- Assigned task
Transcribe every line from the one containing "информационных технологий и" to the end of the listing, exactly as written, and leave out the pictures.

- Data for analysis
····················
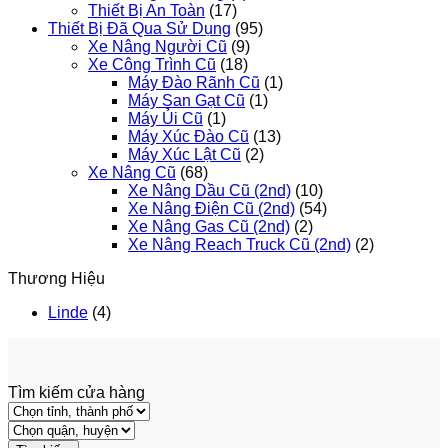
Thiết Bị An Toàn
(17)
Thiết Bị Đã Qua Sử Dụng
(95)
Xe Nâng Người Cũ
(9)
Xe Công Trình Cũ
(18)
Máy Đào Rãnh Cũ
(1)
Máy San Gạt Cũ
(1)
Máy Ủi Cũ
(1)
Máy Xúc Đào Cũ
(13)
Máy Xúc Lật Cũ
(2)
Xe Nâng Cũ
(68)
Xe Nâng Dầu Cũ (2nd)
(10)
Xe Nâng Điện Cũ (2nd)
(54)
Xe Nâng Gas Cũ (2nd)
(2)
Xe Nâng Reach Truck Cũ (2nd)
(2)
Thương Hiệu
Linde
(4)
Tìm kiếm cửa hàng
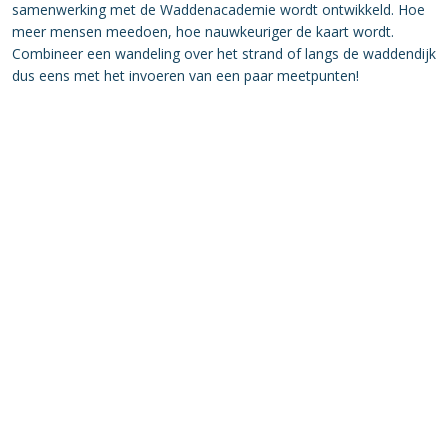
samenwerking met de Waddenacademie wordt ontwikkeld. Hoe
meer mensen meedoen, hoe nauwkeuriger de kaart wordt.
Combineer een wandeling over het strand of langs de waddendijk
dus eens met het invoeren van een paar meetpunten!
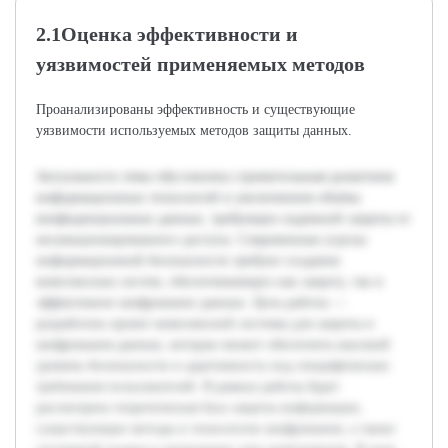
2.1Оценка эффективности и
уязвимостей применяемых методов
Проанализированы эффективность и существующие
уязвимости используемых методов защиты данных.
Актуальность темы обусловлена стремительным развитием
информационных технологий и увеличением объёма
конфиденциальных данных, требующих надежной защиты от
несанкционированного доступа. Современные угрозы
информационной безопасности требуют создания
комплексных систем, обеспечивающих как защиту, так и
эффективное шифрование данных. Цель работы —
разработать проект комплексной системы для защиты и
шифрования данных, которая сможет обеспечить высокий
уровень безопасности и адаптивность под специфические
требования пользователей. В рамках работы будет
рассмотрена теоретическая база защиты информации,
существующие методы и технологии шифрования, а также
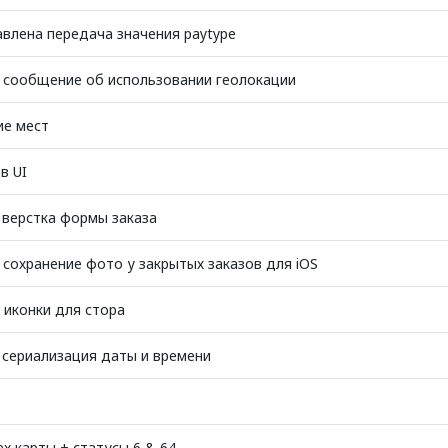
влена передача значения paytype
 сообщение об использовании геолокации
е мест
в UI
 верстка формы заказа
сохранение фото у закрытых заказов для iOS
 иконки для стора
 сериализация даты и времени
x карты + статусы 6 & 64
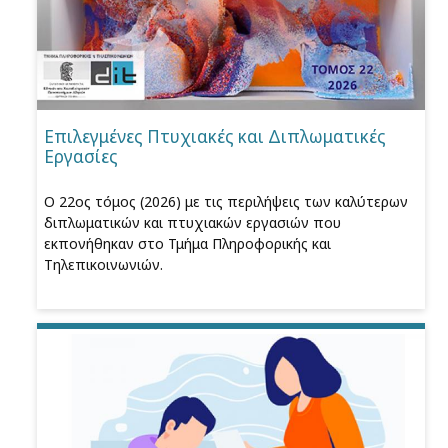
Επιλεγμένες Πτυχιακές και Διπλωματικές
Εργασίες
Ο 22ος τόμος (2026) με τις περιλήψεις των καλύτερων
διπλωματικών και πτυχιακών εργασιών που
εκπονήθηκαν στο Τμήμα Πληροφορικής και
Τηλεπικοινωνιών.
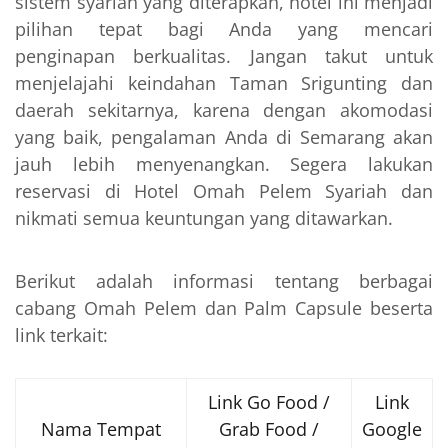
sistem syariah yang diterapkan, hotel ini menjadi
pilihan tepat bagi Anda yang mencari
penginapan berkualitas. Jangan takut untuk
menjelajahi keindahan Taman Srigunting dan
daerah sekitarnya, karena dengan akomodasi
yang baik, pengalaman Anda di Semarang akan
jauh lebih menyenangkan. Segera lakukan
reservasi di Hotel Omah Pelem Syariah dan
nikmati semua keuntungan yang ditawarkan.
Berikut adalah informasi tentang berbagai
cabang Omah Pelem dan Palm Capsule beserta
link terkait:
Link Go Food /
Link
Nama Tempat
Grab Food /
Google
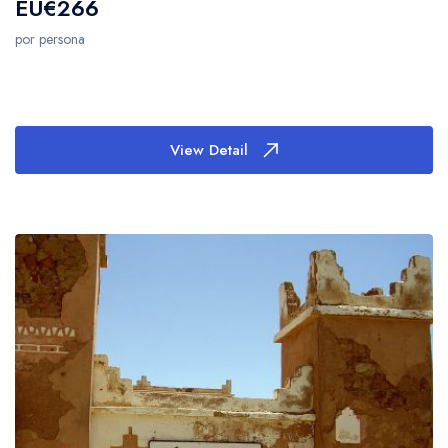
EU€266
por persona
View Detail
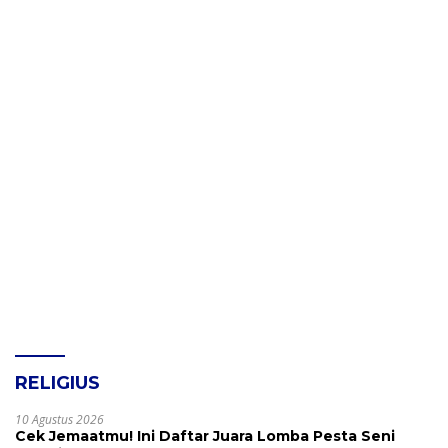
RELIGIUS
10 Agustus 2026
Cek Jemaatmu! Ini Daftar Juara Lomba Pesta Seni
····················
- Result of this task
информационных технологий и увеличением объёма
конфиденциальных данных, требующих надежной защиты от
несанкционированного доступа. Современные угрозы
информационной безопасности требуют создания
комплексных систем, обеспечивающих как защиту, так и
эффективное шифрование данных. Цель работы —
разработать проект комплексной системы для защиты и
шифрования данных, которая сможет обеспечить высокий
уровень безопасности и адаптивность под специфические
требования пользователей. В рамках работы будет
рассмотрена теоретическая база защиты информации,
существующие методы и технологии шифрования, а также
влена передача значения paytype
 сообщение об использовании геолокации
е мест
в UI
 верстка формы заказа
сохранение фото у закрытых заказов для iOS
 иконки для стора
 сериализация даты и времени
x карты + статусы 6 & 64
Επιλεγμένες Πτυχιακές και Διπλωματικές
Εργασίες
Ο 22ος τόμος (2026) με τις περιλήψεις των καλύτερων
διπλωματικών και πτυχιακών εργασιών που
εκπονήθηκαν στο Τμήμα Πληροφορικής και
Τηλεπικοινωνιών.
sistem syariah yang diterapkan, hotel ini menjadi
pilihan tepat bagi Anda yang mencari
penginapan berkualitas. Jangan takut untuk
menjelajahi keindahan Taman Srigunting dan
daerah sekitarnya, karena dengan akomodasi
yang baik, pengalaman Anda di Semarang akan
jauh lebih menyenangkan. Segera lakukan
reservasi di Hotel Omah Pelem Syariah dan
nikmati semua keuntungan yang ditawarkan.
Berikut adalah informasi tentang berbagai
cabang Omah Pelem dan Palm Capsule beserta
link terkait:
Link Go Food /
Link
Nama Tempat
Grab Food /
Google
EU€266
por persona
View Detail
RELIGIUS
10 Agustus 2026
Cek Jemaatmu! Ini Daftar Juara Lomba Pesta Seni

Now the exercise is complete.